►

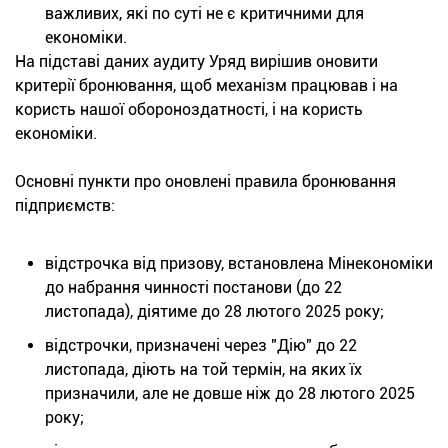
важливих, які по суті не є критичними для
економіки.
На підставі даних аудиту Уряд вирішив оновити
критерії бронювання, щоб механізм працював і на
користь нашої обороноздатності, і на користь
економіки.
Основні пункти про оновлені правила бронювання
підприємств:
відстрочка від призову, встановлена Мінекономіки
до набрання чинності постанови (до 22
листопада), діятиме до 28 лютого 2025 року;
відстрочки, призначені через "Дію" до 22
листопада, діють на той термін, на яких їх
призначили, але не довше ніж до 28 лютого 2025
року;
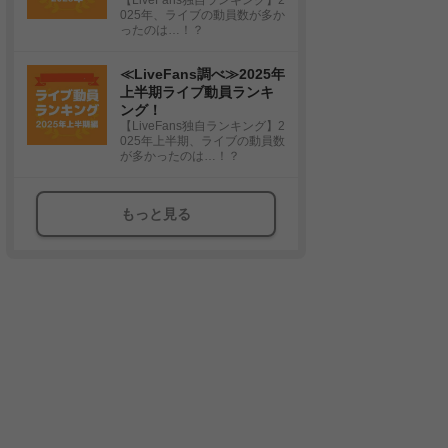
025年、ライブの動員数が多か
ったのは…！？
≪LiveFans調べ≫2025年
上半期ライブ動員ランキ
ング！
【LiveFans独自ランキング】2
025年上半期、ライブの動員数
が多かったのは…！？
もっと見る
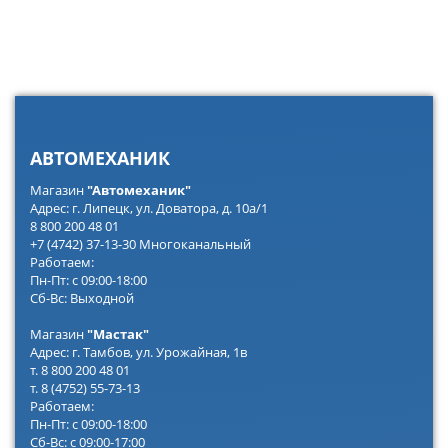
АВТОМЕХАНИК
Магазин
"Автомеханик"
Адрес: г. Липецк, ул. Доватора, д. 10а/1
8 800 200 48 01
+7 (4742) 37-13-30 Многоканальный
Работаем:
Пн-Пт: с 09:00-18:00
Сб-Вс: Выходной
Магазин
"Мастак"
Адрес: г. Тамбов, ул. Урожайная, 1в
т. 8 800 200 48 01
т. 8 (4752) 55-73-13
Работаем:
Пн-Пт: с 09:00-18:00
Сб-Вс: с 09:00-17:00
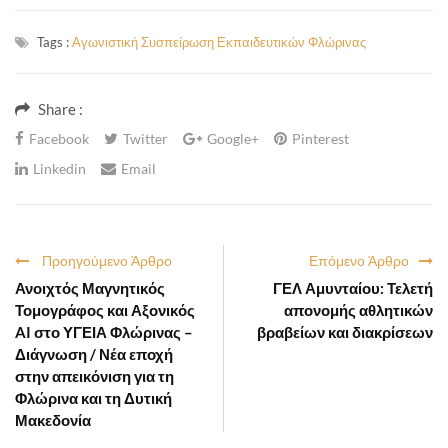
Tags :
Αγωνιστική Συσπείρωση Εκπαιδευτικών Φλώρινας
Share :
Facebook
Twitter
Google+
Pinterest
Linkedin
Email
Προηγούμενο Άρθρο
Επόμενο Άρθρο
Ανοιχτός Μαγνητικός
ΓΕΛ Αμυνταίου: Τελετή
Τομογράφος και Αξονικός
απονομής αθλητικών
AI στο ΥΓΕΙΑ Φλώρινας –
βραβείων και διακρίσεων
Διάγνωση / Νέα εποχή
στην απεικόνιση για τη
Φλώρινα και τη Δυτική
Μακεδονία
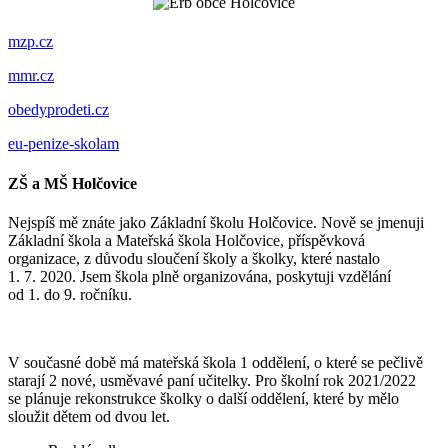
mzp.cz
mmr.cz
obedyprodeti.cz
eu-penize-skolam
ZŠ a MŠ Holčovice
Nejspíš mě znáte jako Základní školu Holčovice. Nově se jmenuji
Základní škola a Mateřská škola Holčovice, příspěvková
organizace, z důvodu sloučení školy a školky, které nastalo
1. 7. 2020. Jsem škola plně organizována, poskytuji vzdělání
od 1. do 9. ročníku.
V současné době má mateřská škola 1 oddělení, o které se pečlivě
starají 2 nové, usměvavé paní učitelky. Pro školní rok 2021/2022
se plánuje rekonstrukce školky o další oddělení, které by mělo
sloužit dětem od dvou let.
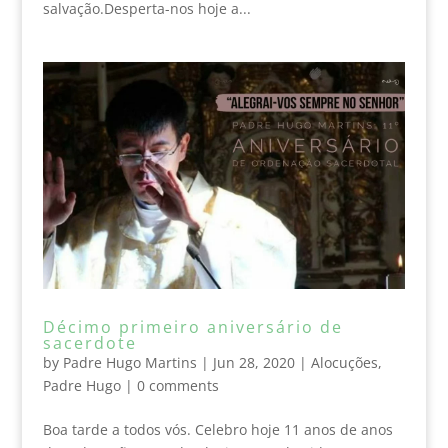
salvação.Desperta-nos hoje a...
Décimo primeiro aniversário de
sacerdote
by
Padre Hugo Martins
|
Jun 28, 2020
|
Alocuções
,
Padre Hugo
|
0 comments
Boa tarde a todos vós. Celebro hoje 11 anos de anos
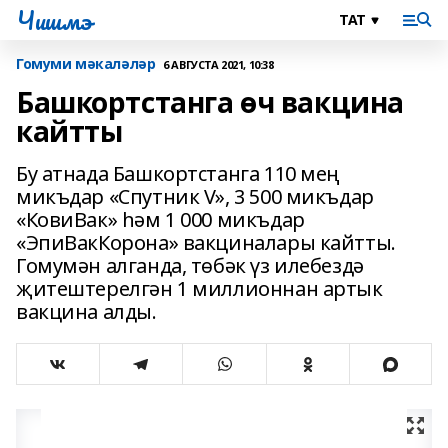
Чишмэ
Гомуми мәкаләләр
6 АВГУСТА 2021, 10:38
Башкортстанга өч вакцина
кайтты
Бу атнада Башкортстанга 110 мең
микъдар «Спутник V», 3 500 микъдар
«КовиВак» һәм 1 000 микъдар
«ЭпиВакКорона» вакциналары кайтты.
Гомумән алганда, төбәк үз илебездә
җитештерелгән 1 миллионнан артык
вакцина алды.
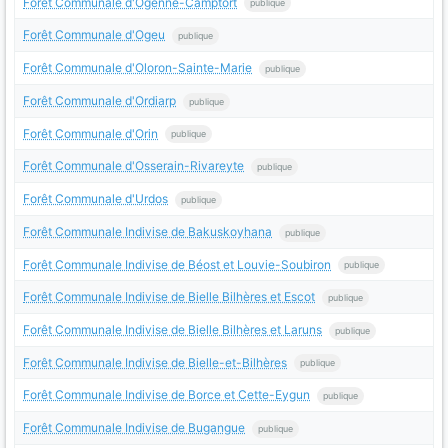
Forêt Communale d'Ogenne-Camptort
publique
Forêt Communale d'Ogeu
publique
Forêt Communale d'Oloron-Sainte-Marie
publique
Forêt Communale d'Ordiarp
publique
Forêt Communale d'Orin
publique
Forêt Communale d'Osserain-Rivareyte
publique
Forêt Communale d'Urdos
publique
Forêt Communale Indivise de Bakuskoyhana
publique
Forêt Communale Indivise de Béost et Louvie-Soubiron
publique
Forêt Communale Indivise de Bielle Bilhères et Escot
publique
Forêt Communale Indivise de Bielle Bilhères et Laruns
publique
Forêt Communale Indivise de Bielle-et-Bilhères
publique
Forêt Communale Indivise de Borce et Cette-Eygun
publique
Forêt Communale Indivise de Bugangue
publique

◄

* [Assignment]:
Beginning at the line that holds "Forêt Communale Indivise de Bielle Bilhères et Escot", copy every line through the end of the entries exactly as given, and only those lines.

* [Exercise solution]:
Forêt Communale Indivise de Bielle Bilhères et Escot
publique
Forêt Communale Indivise de Bielle Bilhères et Laruns
publique
Forêt Communale Indivise de Bielle-et-Bilhères
publique
Forêt Communale Indivise de Borce et Cette-Eygun
publique
Forêt Communale Indivise de Bugangue
publique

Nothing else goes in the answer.